Without including any picture, transcribe the entries below word for word.

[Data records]
=====
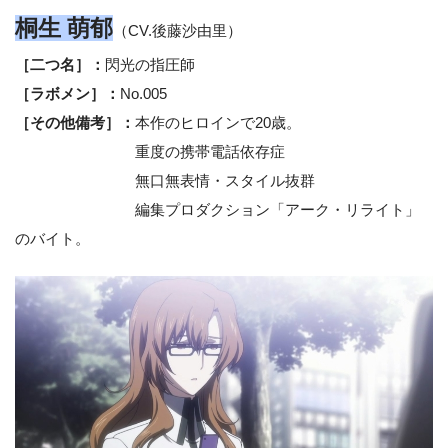
桐生 萌郁
（CV.後藤沙由里）
［二つ名］：
閃光の指圧師
［ラボメン］：
No.005
［その他備考］：
本作のヒロインで20歳。
重度の携帯電話依存症
無口無表情・スタイル抜群
編集プロダクション「アーク・リライト」
のバイト。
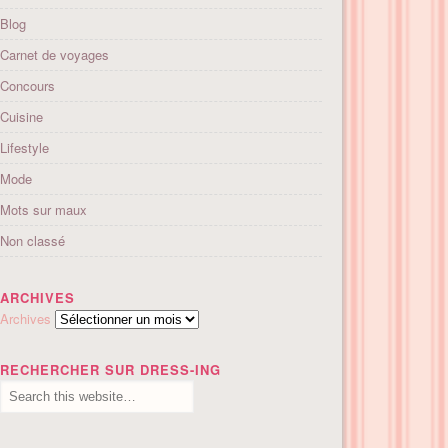
Blog
Carnet de voyages
Concours
Cuisine
Lifestyle
Mode
Mots sur maux
Non classé
ARCHIVES
Archives
RECHERCHER SUR DRESS-ING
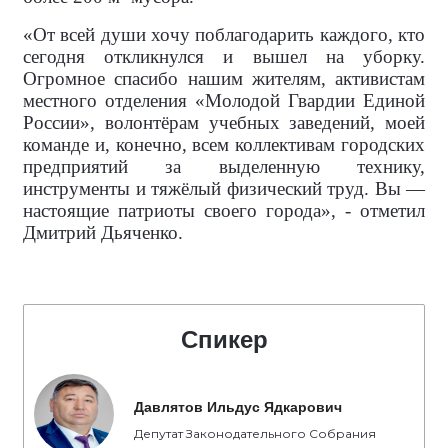
«От всей души хочу поблагодарить каждого, кто
сегодня откликнулся и вышел на уборку.
Огромное спасибо нашим жителям, активистам
местного отделения «Молодой Гвардии Единой
России», волонтёрам учебных заведений, моей
команде и, конечно, всем коллективам городских
предприятий за выделенную технику,
инструменты и тяжёлый физический труд. Вы —
настоящие патриоты своего города», - отметил
Дмитрий Дьяченко.
Спикер
Давлятов Ильдус Ядкарович
Депутат Законодательного Собрания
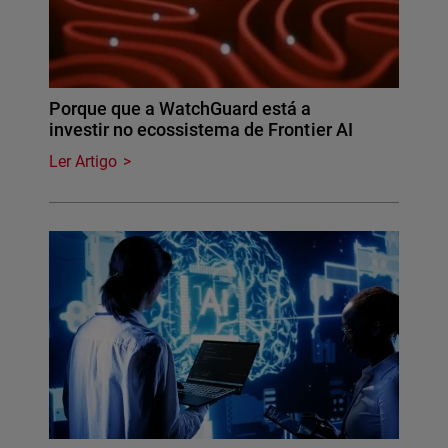
Porque que a WatchGuard está a
investir no ecossistema de Frontier AI
Ler Artigo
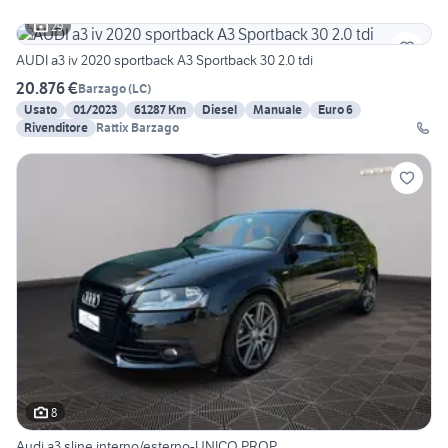
29
AUDI a3 iv 2020 sportback A3 Sportback 30 2.0 tdi
20.876 €
Barzago
(
LC
)
Usato
01/2023
61287 Km
Diesel
Manuale
Euro 6
Rivenditore
Rattix Barzago
8
Audi a3 sline interno/esterno-UNICO PROP.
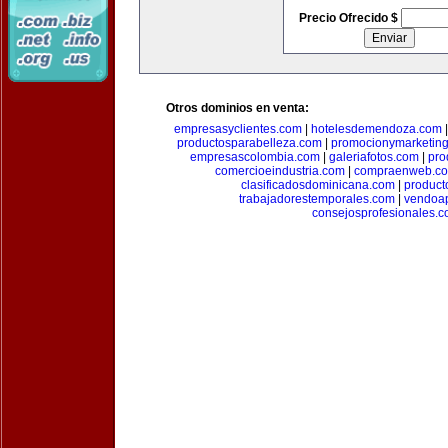
Precio Ofrecido $
Otros dominios en venta:
empresasyclientes.com
|
hotelesdemendoza.com
productosparabelleza.com
|
promocionymarketin
empresascolombia.com
|
galeriafotos.com
|
pro
comercioeindustria.com
|
compraenweb.c
clasificadosdominicana.com
|
product
trabajadorestemporales.com
|
vendoa
consejosprofesionales.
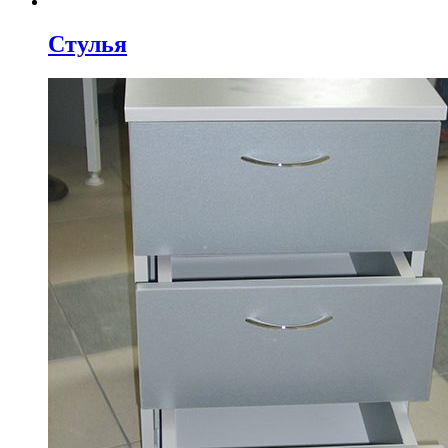
Стулья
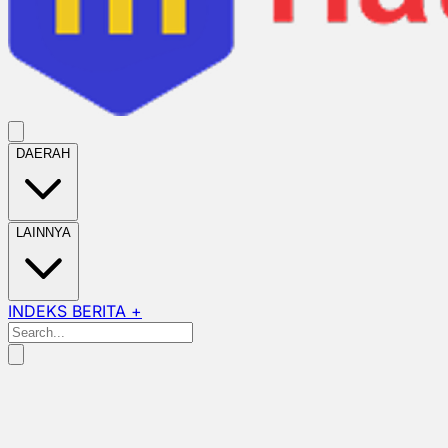
DAERAH
LAINNYA
INDEKS BERITA +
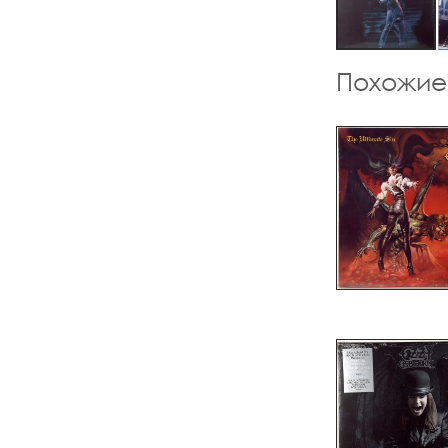
Похожие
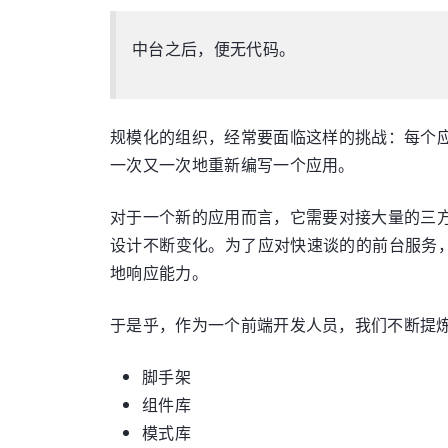
中台之后，便无代码。
规模化的组织，经常要面临这样的挑战：每个
一次又一次地重新编写一个应用。
对于一个新的应用而言，它需要对接大量的三
设计不断变化。为了应对快速谈的的前台服务
地响应能力。
于是乎，作为一个前端开发人员，我们不断提
脚手架
组件库
模式库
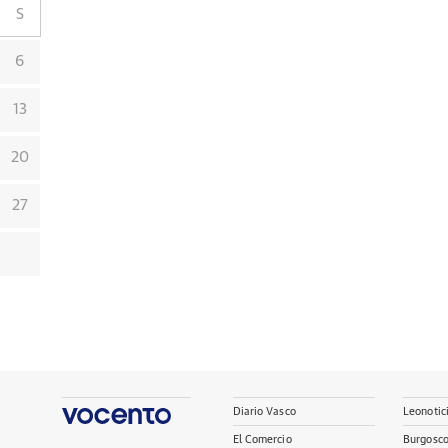
S
6
13
20
27
Diario Vasco
Leonotic
El Comercio
Burgosc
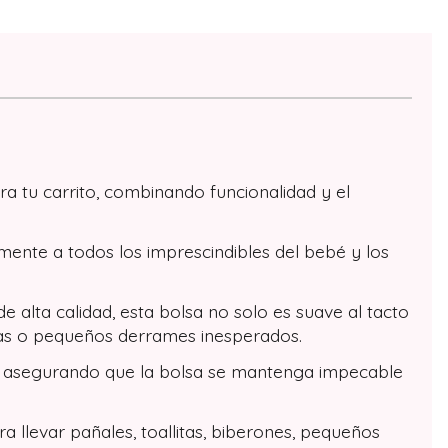
a tu carrito, combinando funcionalidad y el
mente a todos los imprescindibles del bebé y los
alta calidad, esta bolsa no solo es suave al tacto
uras o pequeños derrames inesperados.
ento, asegurando que la bolsa se mantenga impecable
 llevar pañales, toallitas, biberones, pequeños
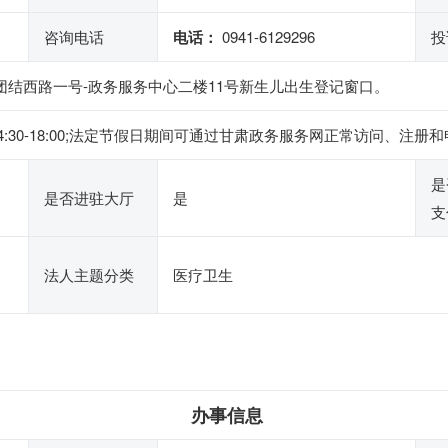
咨询电话
电话：
0941-6129296
投
团结西路一号-政务服务中心二楼11号新生儿出生登记窗口。
下午14:30-18:00;法定节假日期间可通过甘肃政务服务网正常访问
是
是否进驻大厅
是
支
法人主题分类
医疗卫生
办事信息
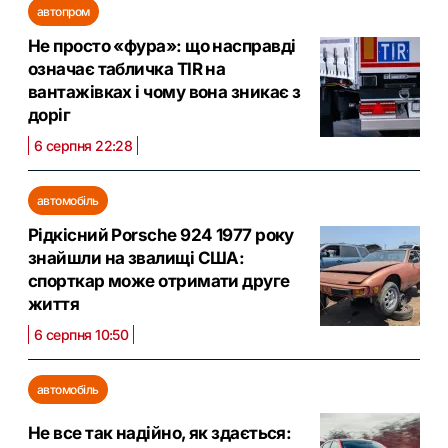
автопром
Не просто «фура»: що насправді
означає табличка TIR на
вантажівках і чому вона зникає з
доріг
6 серпня 22:28
автомобіль
Рідкісний Porsche 924 1977 року
знайшли на звалищі США:
спорткар може отримати друге
життя
6 серпня 10:50
автомобіль
Не все так надійно, як здається:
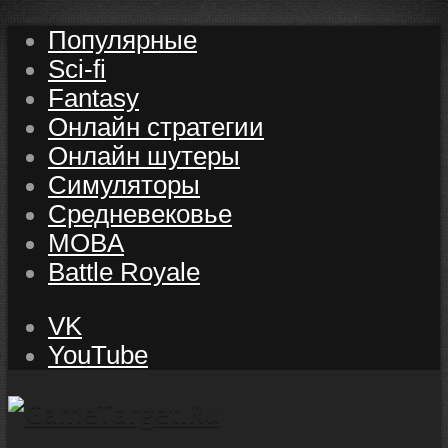
Популярные
Sci-fi
Fantasy
Онлайн стратегии
Онлайн шутеры
Симуляторы
Средневековье
MOBA
Battle Royale
VK
YouTube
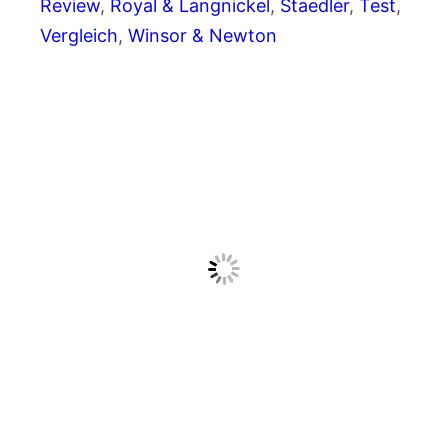
Review
, 
Royal & Langnickel
, 
Staedler
, 
Test
, 
Vergleich
, 
Winsor & Newton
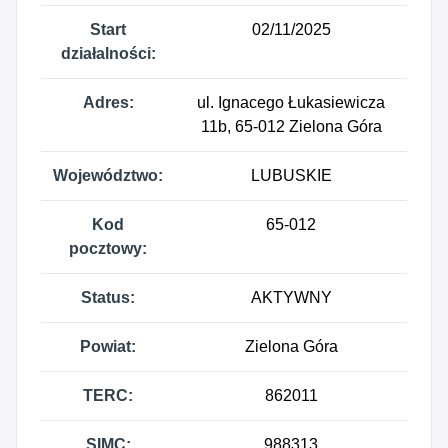
Start
02/11/2025
działalności:
Adres:
ul. Ignacego Łukasiewicza
11b, 65-012 Zielona Góra
Województwo:
LUBUSKIE
Kod
65-012
pocztowy:
Status:
AKTYWNY
Powiat:
Zielona Góra
TERC:
862011
SIMC:
988313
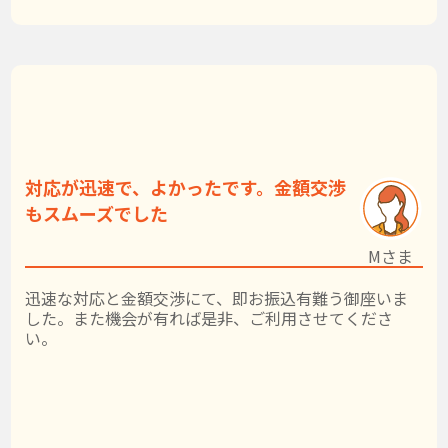
対応が迅速で、よかったです。金額交渉
もスムーズでした
Mさま
迅速な対応と金額交渉にて、即お振込有難う御座いま
した。また機会が有れば是非、ご利用させてくださ
い。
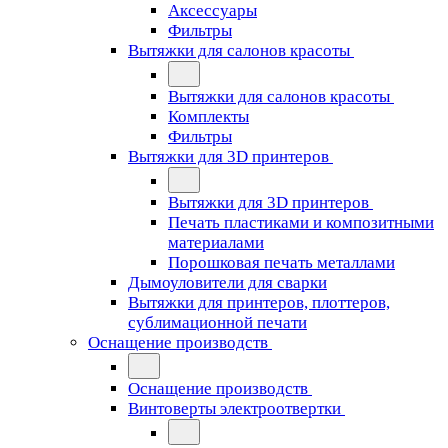
Аксессуары
Фильтры
Вытяжки для салонов красоты
Вытяжки для салонов красоты
Комплекты
Фильтры
Вытяжки для 3D принтеров
Вытяжки для 3D принтеров
Печать пластиками и композитными
материалами
Порошковая печать металлами
Дымоуловители для сварки
Вытяжки для принтеров, плоттеров,
сублимационной печати
Оснащение производств
Оснащение производств
Винтоверты электроотвертки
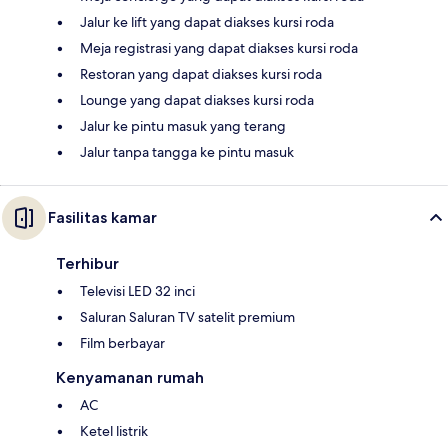
Jalur ke lift yang dapat diakses kursi roda
Meja registrasi yang dapat diakses kursi roda
Restoran yang dapat diakses kursi roda
Lounge yang dapat diakses kursi roda
Jalur ke pintu masuk yang terang
Jalur tanpa tangga ke pintu masuk
Fasilitas kamar
Terhibur
Televisi LED 32 inci
Saluran Saluran TV satelit premium
Film berbayar
Kenyamanan rumah
AC
Ketel listrik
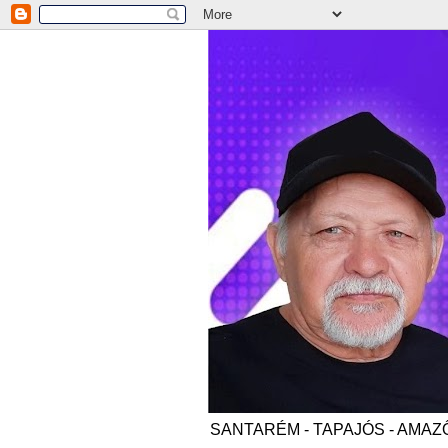
SANTARÉM - TAPAJÓS - AMAZÔNI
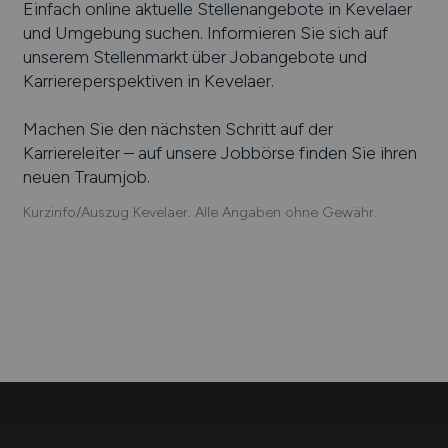
Einfach online aktuelle Stellenangebote in
Kevelaer
und Umgebung suchen. Informieren Sie sich auf
unserem Stellenmarkt über Jobangebote und
Karriereperspektiven in
Kevelaer
.
Machen Sie den nächsten Schritt auf der
Karriereleiter – auf unsere Jobbörse finden Sie ihren
neuen Traumjob.
Kurzinfo/Auszug Kevelaer. Alle Angaben ohne Gewähr.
=====
§ **Result of the task**:
桐生 萌郁
（CV.後藤沙由里）
［二つ名］：
閃光の指圧師
［ラボメン］：
No.005
［その他備考］：
本作のヒロインで20歳。
重度の携帯電話依存症
無口無表情・スタイル抜群
編集プロダクション「アーク・リライト」
のバイト。
Blog
Carnet de voyages
Concours
Cuisine
Lifestyle
Mode
Mots sur maux
Non classé
ARCHIVES
Archives
RECHERCHER SUR DRESS-ING
«От всей души хочу поблагодарить каждого, кто
сегодня откликнулся и вышел на уборку.
Огромное спасибо нашим жителям, активистам
местного отделения «Молодой Гвардии Единой
России», волонтёрам учебных заведений, моей
команде и, конечно, всем коллективам городских
предприятий за выделенную технику,
инструменты и тяжёлый физический труд. Вы —
настоящие патриоты своего города», - отметил
Дмитрий Дьяченко.
Спикер
Давлятов Ильдус Ядкарович
Депутат Законодательного Собрания
Porque que a WatchGuard está a
investir no ecossistema de Frontier AI
Ler Artigo
29
AUDI a3 iv 2020 sportback A3 Sportback 30 2.0 tdi
20.876 €
Barzago
(
LC
)
Usato
01/2023
61287 Km
Diesel
Manuale
Euro 6
Rivenditore
Rattix Barzago
8
Audi a3 sline interno/esterno-UNICO PROP.
Precio Ofrecido $
Otros dominios en venta:
empresasyclientes.com
|
hotelesdemendoza.com
productosparabelleza.com
|
promocionymarketin
empresascolombia.com
|
galeriafotos.com
|
pro
comercioeindustria.com
|
compraenweb.c
clasificadosdominicana.com
|
product
trabajadorestemporales.com
|
vendoa
consejosprofesionales.
Стулья
DAERAH
LAINNYA
INDEKS BERITA +
Похожие
中台之后，便无代码。
规模化的组织，经常要面临这样的挑战：每个
一次又一次地重新编写一个应用。
对于一个新的应用而言，它需要对接大量的三
设计不断变化。为了应对快速谈的的前台服务
地响应能力。
于是乎，作为一个前端开发人员，我们不断提
脚手架
组件库
模式库
S
6
13
20
27
Diario Vasco
Leonotic
El Comercio
Burgosc
a tu carrito, combinando funcionalidad y el
mente a todos los imprescindibles del bebé y los
alta calidad, esta bolsa no solo es suave al tacto
uras o pequeños derrames inesperados.
ento, asegurando que la bolsa se mantenga impecable
 llevar pañales, toallitas, biberones, pequeños
咨询电话
电话：
0941-6129296
投
团结西路一号-政务服务中心二楼11号新生儿出生登记窗口。
下午14:30-18:00;法定节假日期间可通过甘肃政务服务网正常访问
是
是否进驻大厅
是
支
法人主题分类
医疗卫生
办事信息
автопром
Не просто «фура»: що насправді
означає табличка TIR на
вантажівках і чому вона зникає з
доріг
6 серпня 22:28
автомобіль
Рідкісний Porsche 924 1977 року
знайшли на звалищі США:
спорткар може отримати друге
життя
6 серпня 10:50
автомобіль
Не все так надійно, як здається:
Популярные
Sci-fi
Fantasy
Онлайн стратегии
Онлайн шутеры
Симуляторы
Средневековье
MOBA
Battle Royale
VK
YouTube
Review
, 
Royal & Langnickel
, 
Staedler
, 
Test
, 
Vergleich
, 
Winsor & Newton
Start
02/11/2025
działalności:
Adres:
ul. Ignacego Łukasiewicza
11b, 65-012 Zielona Góra
Województwo:
LUBUSKIE
Kod
65-012
pocztowy:
Status:
AKTYWNY
Powiat:
Zielona Góra
TERC:
862011
SIMC:
988313
対応が迅速で、よかったです。金額交渉
もスムーズでした
Mさま
迅速な対応と金額交渉にて、即お振込有難う御座いま
した。また機会が有れば是非、ご利用させてくださ
い。
Аксессуары
Фильтры
Вытяжки для салонов красоты
Вытяжки для салонов красоты
Комплекты
Фильтры
Вытяжки для 3D принтеров
Вытяжки для 3D принтеров
Печать пластиками и композитными
материалами
Порошковая печать металлами
Дымоуловители для сварки
Вытяжки для принтеров, плоттеров,
сублимационной печати
Оснащение производств
Оснащение производств
Винтоверты электроотвертки
Jalur ke lift yang dapat diakses kursi roda
Meja registrasi yang dapat diakses kursi roda
Restoran yang dapat diakses kursi roda
Lounge yang dapat diakses kursi roda
Jalur ke pintu masuk yang terang
Jalur tanpa tangga ke pintu masuk
Fasilitas kamar
Terhibur
Televisi LED 32 inci
Saluran Saluran TV satelit premium
Film berbayar
Kenyamanan rumah
AC
Ketel listrik
SANTARÉM - TAPAJÓS - AMAZÔNI
Einfach online aktuelle Stellenangebote in
Kevelaer
und Umgebung suchen. Informieren Sie sich auf
unserem Stellenmarkt über Jobangebote und
Karriereperspektiven in
Kevelaer
.
Machen Sie den nächsten Schritt auf der
Karriereleiter – auf unsere Jobbörse finden Sie ihren
neuen Traumjob.
Kurzinfo/Auszug Kevelaer. Alle Angaben ohne Gewähr.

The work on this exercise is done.